The Motherwell players, according to Robinson, are champing at the bit to make amends not only for their wretched run prior to the winter break, but the defeat in the Lanarkshire derby at the end of December.

He said: “It’s a nice, easy quiet game to get things going again, eh? It’s going to be feisty. We owe the fans a little bit and we’ll come back out firing.”

Hamilton manager Martin Canning agreed that today’s game could be a tousy affair, but he is concerned his men maybe picking up an unfair reputation.

Post-match handbags have now broken out after their recent matches against Ross County, Hearts and Motherwell, but Canning insists that his men have actually shown admirable restraint in the face of provocation.

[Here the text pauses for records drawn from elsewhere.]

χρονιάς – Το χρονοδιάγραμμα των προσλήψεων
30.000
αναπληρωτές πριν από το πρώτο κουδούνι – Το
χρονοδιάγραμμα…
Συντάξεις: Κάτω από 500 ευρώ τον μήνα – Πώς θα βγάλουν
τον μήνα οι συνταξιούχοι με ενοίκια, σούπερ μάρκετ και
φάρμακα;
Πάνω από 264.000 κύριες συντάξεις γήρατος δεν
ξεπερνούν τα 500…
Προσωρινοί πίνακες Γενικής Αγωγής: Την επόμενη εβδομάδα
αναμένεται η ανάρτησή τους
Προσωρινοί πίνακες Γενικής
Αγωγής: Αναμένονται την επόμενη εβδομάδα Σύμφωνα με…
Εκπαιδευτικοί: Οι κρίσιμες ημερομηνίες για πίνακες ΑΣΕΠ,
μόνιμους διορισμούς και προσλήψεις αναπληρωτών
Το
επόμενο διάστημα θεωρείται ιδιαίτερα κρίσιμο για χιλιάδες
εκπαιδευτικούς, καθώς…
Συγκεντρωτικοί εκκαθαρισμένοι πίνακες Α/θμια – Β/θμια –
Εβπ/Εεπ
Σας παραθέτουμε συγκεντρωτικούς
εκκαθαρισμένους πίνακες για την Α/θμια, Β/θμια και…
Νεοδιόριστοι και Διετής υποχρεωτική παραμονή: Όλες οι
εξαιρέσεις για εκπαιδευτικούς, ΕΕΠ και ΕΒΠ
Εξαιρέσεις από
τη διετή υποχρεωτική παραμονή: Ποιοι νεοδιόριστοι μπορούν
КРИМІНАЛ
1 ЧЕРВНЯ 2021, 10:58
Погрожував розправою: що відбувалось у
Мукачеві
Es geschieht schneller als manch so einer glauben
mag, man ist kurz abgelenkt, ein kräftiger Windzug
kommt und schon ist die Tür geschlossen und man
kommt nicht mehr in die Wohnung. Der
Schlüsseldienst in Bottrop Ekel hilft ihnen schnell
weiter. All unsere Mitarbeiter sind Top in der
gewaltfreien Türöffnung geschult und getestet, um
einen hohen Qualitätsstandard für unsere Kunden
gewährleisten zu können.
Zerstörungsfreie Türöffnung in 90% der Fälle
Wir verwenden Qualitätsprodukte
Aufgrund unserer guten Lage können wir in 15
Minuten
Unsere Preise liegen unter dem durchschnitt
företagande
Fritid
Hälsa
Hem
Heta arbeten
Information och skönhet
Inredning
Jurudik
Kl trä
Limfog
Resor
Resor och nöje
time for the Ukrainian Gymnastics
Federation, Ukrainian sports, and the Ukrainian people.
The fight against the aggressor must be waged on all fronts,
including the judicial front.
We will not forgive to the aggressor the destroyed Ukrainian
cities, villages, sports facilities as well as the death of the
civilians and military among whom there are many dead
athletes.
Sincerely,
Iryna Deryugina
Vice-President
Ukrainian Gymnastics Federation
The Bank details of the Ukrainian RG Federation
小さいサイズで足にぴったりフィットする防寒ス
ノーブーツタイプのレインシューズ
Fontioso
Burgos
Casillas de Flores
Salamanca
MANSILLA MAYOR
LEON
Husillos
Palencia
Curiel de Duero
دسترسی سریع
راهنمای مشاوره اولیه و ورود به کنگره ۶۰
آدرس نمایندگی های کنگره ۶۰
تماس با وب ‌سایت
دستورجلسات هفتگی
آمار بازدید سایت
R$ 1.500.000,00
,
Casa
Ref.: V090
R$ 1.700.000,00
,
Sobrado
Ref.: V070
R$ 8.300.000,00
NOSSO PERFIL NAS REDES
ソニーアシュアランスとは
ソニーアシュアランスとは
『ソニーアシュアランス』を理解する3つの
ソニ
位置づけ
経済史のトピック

He said: “Obviously it can’t be helped if it’s moments like the Hearts game when we did nothing wrong and ended up in a mass confrontation. Same again in the Motherwell game, when we’ve done absolutely nothing wrong.

“I think on both occasions our players have handled themselves really well. When Darian MacKinnon got wrestled to the ground we could have reacted worse than we did and same goes for what happened to Dougie [Imrie] at Motherwell.

“The only game where we didn’t do ourselves any favours was against Ross County when one player, Ioannis [Skondras], took it too far. But even then, if you look back on that occasion, it was actually started by a Ross County player.”

Chris Cadden will be given every chance to start for Motherwell, but Elliott Frear will be out, while Ellis Plummer will miss the rest of the season after fracturing his leg during the training camp in Tenerife.